= Your goal =
Would you please transcribe, exactly as written, the lines of the entries below starting at the one that holds "Glædelig Jul" and ending at the one that holds "har mistet vores", both included?

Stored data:
────────────────

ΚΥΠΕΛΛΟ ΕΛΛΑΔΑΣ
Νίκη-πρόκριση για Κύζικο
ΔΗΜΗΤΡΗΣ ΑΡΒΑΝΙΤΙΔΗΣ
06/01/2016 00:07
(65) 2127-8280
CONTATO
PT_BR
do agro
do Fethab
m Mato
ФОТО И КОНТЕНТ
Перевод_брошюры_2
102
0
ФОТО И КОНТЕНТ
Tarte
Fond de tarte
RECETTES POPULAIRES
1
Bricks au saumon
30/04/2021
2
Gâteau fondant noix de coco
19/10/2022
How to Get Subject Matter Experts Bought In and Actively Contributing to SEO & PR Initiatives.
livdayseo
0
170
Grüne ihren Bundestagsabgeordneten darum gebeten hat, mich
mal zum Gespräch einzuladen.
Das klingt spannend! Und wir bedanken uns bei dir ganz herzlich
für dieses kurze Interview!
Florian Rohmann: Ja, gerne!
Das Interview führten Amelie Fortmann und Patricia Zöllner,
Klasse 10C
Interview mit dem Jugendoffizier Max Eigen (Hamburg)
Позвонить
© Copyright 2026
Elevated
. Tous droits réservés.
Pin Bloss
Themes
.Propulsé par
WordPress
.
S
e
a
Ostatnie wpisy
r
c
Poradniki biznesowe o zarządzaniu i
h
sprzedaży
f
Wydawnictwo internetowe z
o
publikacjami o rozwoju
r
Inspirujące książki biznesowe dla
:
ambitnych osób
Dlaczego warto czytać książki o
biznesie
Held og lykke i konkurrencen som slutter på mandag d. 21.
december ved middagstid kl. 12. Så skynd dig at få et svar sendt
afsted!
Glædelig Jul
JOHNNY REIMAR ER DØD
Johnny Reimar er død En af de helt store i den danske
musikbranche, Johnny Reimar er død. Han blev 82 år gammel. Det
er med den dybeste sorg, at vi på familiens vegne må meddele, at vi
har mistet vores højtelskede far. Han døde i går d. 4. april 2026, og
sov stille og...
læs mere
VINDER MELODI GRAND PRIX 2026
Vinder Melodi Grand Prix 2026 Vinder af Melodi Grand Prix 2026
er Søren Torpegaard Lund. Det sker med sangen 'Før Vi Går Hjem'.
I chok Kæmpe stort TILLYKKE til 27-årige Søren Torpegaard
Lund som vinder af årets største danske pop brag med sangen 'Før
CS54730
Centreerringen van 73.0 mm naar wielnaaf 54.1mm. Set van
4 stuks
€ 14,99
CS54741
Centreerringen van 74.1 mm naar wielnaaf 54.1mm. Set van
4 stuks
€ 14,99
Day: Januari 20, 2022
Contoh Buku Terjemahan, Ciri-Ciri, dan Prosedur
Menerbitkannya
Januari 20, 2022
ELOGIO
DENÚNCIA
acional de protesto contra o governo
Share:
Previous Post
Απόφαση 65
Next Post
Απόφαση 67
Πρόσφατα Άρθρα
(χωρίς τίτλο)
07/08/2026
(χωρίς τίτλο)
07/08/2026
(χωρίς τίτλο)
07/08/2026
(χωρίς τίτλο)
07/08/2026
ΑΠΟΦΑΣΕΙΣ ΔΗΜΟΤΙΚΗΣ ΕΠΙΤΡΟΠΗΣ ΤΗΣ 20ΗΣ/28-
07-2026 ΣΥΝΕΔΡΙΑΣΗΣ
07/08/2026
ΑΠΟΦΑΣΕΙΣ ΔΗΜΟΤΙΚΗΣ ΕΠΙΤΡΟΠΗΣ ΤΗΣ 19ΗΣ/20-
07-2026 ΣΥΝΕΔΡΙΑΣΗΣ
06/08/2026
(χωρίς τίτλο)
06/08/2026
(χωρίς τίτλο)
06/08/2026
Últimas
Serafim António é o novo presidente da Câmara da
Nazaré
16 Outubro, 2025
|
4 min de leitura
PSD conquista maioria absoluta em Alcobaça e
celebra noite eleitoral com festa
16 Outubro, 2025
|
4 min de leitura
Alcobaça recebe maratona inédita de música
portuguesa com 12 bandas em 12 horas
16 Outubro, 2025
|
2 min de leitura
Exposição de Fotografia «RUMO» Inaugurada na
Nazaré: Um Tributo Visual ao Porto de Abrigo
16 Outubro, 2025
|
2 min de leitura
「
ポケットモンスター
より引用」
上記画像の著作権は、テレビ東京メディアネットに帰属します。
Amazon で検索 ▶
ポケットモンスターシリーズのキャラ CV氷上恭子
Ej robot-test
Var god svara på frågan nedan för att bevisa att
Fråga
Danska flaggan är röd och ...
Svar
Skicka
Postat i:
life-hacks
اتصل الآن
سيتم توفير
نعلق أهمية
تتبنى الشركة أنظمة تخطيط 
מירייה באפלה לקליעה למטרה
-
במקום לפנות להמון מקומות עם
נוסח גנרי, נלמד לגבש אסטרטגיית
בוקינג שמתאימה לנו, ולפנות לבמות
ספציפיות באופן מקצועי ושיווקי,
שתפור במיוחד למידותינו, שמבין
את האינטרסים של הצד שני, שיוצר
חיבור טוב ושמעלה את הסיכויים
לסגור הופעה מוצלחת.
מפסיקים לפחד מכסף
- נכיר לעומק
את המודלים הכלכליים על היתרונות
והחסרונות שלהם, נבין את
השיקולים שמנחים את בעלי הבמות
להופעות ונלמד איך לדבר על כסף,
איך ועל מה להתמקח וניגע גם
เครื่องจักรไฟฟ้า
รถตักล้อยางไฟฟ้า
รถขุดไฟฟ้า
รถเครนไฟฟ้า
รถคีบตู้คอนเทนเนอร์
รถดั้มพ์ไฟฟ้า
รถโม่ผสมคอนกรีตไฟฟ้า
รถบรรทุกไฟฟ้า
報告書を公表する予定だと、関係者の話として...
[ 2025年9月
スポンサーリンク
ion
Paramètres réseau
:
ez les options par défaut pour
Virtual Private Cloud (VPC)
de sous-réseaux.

────────────────

= Task response =
Glædelig Jul
JOHNNY REIMAR ER DØD
Johnny Reimar er død En af de helt store i den danske
musikbranche, Johnny Reimar er død. Han blev 82 år gammel. Det
er med den dybeste sorg, at vi på familiens vegne må meddele, at vi
har mistet vores højtelskede far. Han døde i går d. 4. april 2026, og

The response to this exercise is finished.